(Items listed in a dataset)

________

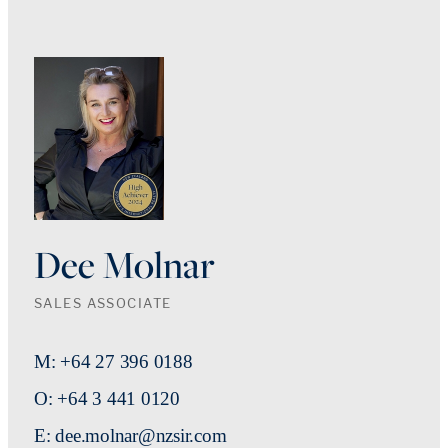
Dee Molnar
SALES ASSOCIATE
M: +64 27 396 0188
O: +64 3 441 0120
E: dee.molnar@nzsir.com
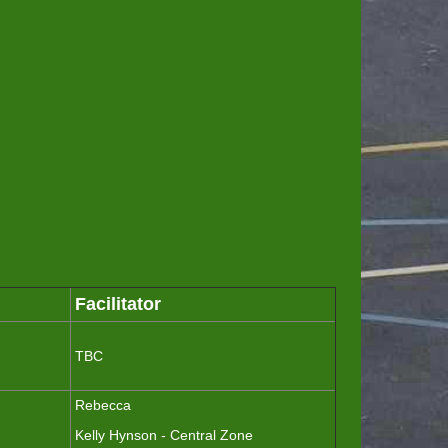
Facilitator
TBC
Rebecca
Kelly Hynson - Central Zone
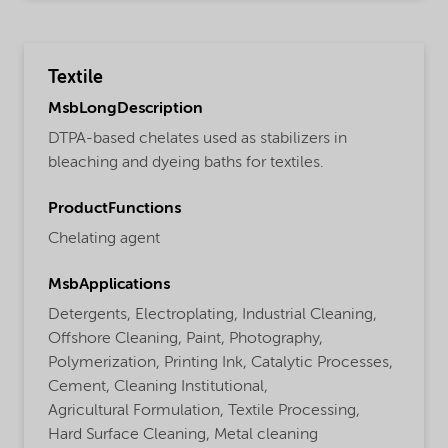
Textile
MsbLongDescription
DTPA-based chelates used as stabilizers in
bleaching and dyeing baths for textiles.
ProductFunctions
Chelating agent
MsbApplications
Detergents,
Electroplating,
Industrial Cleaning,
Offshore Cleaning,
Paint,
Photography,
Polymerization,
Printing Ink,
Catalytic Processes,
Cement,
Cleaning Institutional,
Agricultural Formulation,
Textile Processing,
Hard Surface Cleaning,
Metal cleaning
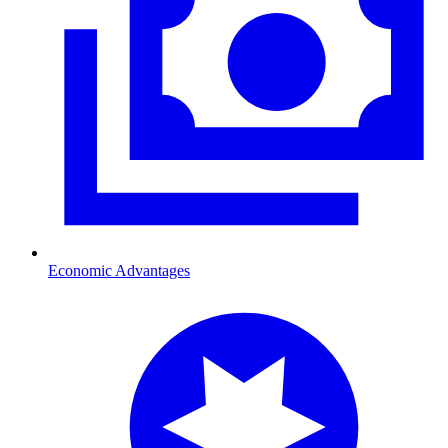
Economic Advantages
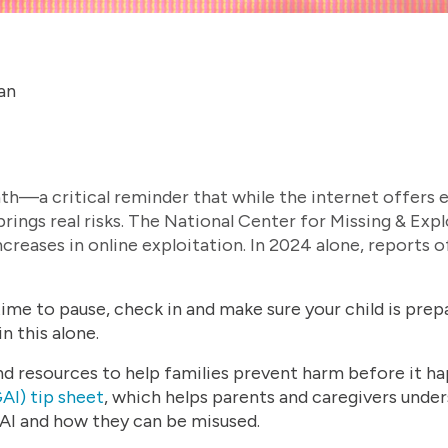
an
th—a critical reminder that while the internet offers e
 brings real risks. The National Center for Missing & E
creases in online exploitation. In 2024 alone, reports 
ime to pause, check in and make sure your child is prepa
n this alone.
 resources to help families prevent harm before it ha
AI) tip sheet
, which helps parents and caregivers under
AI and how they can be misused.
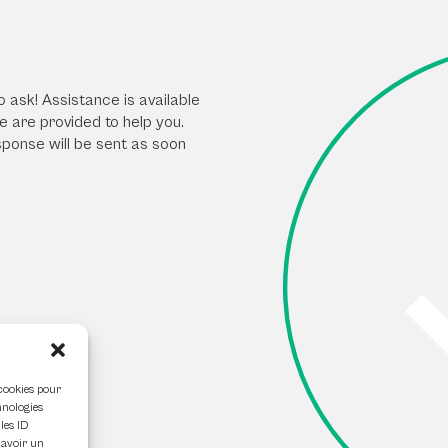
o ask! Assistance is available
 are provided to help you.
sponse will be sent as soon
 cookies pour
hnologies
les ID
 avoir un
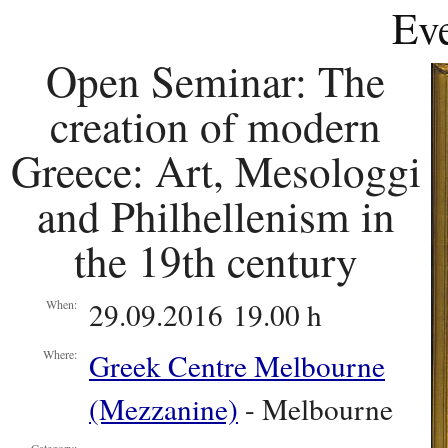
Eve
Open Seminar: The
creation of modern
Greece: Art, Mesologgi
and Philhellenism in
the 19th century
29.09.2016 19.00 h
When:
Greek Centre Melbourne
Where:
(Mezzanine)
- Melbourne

________

Give the entries above again, exactly as written and free of images.

Dee Molnar
SALES ASSOCIATE
M: +64 27 396 0188
O: +64 3 441 0120
E: dee.molnar@nzsir.com
Facilitator
TBC
Rebecca
Kelly Hynson - Central Zone
Textile
MsbLongDescription
DTPA-based chelates used as stabilizers in
bleaching and dyeing baths for textiles.
ProductFunctions
Chelating agent
MsbApplications
Detergents,
Electroplating,
Industrial Cleaning,
Offshore Cleaning,
Paint,
Photography,
Polymerization,
Printing Ink,
Catalytic Processes,
Cement,
Cleaning Institutional,
Agricultural Formulation,
Textile Processing,
Hard Surface Cleaning,
Metal cleaning
Economic Advantages
an
th—a critical reminder that while the internet offers e
 brings real risks. The National Center for Missing & E
creases in online exploitation. In 2024 alone, reports 
ime to pause, check in and make sure your child is prepa
n this alone.
 resources to help families prevent harm before it ha
AI) tip sheet
, which helps parents and caregivers under
AI and how they can be misused.
o ask! Assistance is available
 are provided to help you.
sponse will be sent as soon
 cookies pour
hnologies
les ID
 avoir un
Eve
Open Seminar: The
creation of modern
Greece: Art, Mesologgi
and Philhellenism in
the 19th century
29.09.2016 19.00 h
When:
Greek Centre Melbourne
Where:
(Mezzanine)
- Melbourne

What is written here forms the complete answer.